Transcribed page contents:
⟨

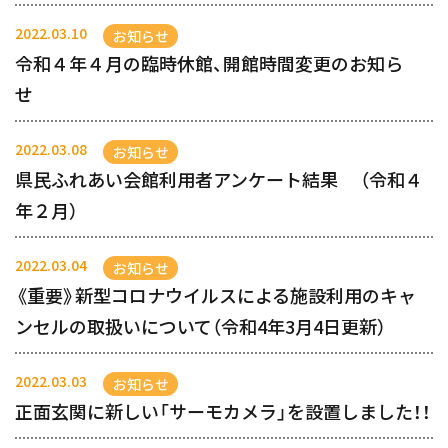
2022.03.10
お知らせ
令和４年４月の臨時休館、開館時間変更のお知ら
せ
2022.03.08
お知らせ
県民ふれあい会館利用者アンケート結果 （令和４
年２月）
2022.03.04
お知らせ
《重要》新型コロナウイルスによる施設利用のキャ
ンセルの取扱いについて（令和4年3月4日更新）
2022.03.03
お知らせ
正面玄関に新しい「サーモカメラ」を設置しました！！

⟩

Task details:
Could you repeat the entries word for word, skipping the pictures they contain?

Solution to this problem:
2022.03.10
お知らせ
令和４年４月の臨時休館、開館時間変更のお知ら
せ
2022.03.08
お知らせ
県民ふれあい会館利用者アンケート結果 （令和４
年２月）
2022.03.04
お知らせ
《重要》新型コロナウイルスによる施設利用のキャ
ンセルの取扱いについて（令和4年3月4日更新）
2022.03.03
お知らせ
正面玄関に新しい「サーモカメラ」を設置しました！！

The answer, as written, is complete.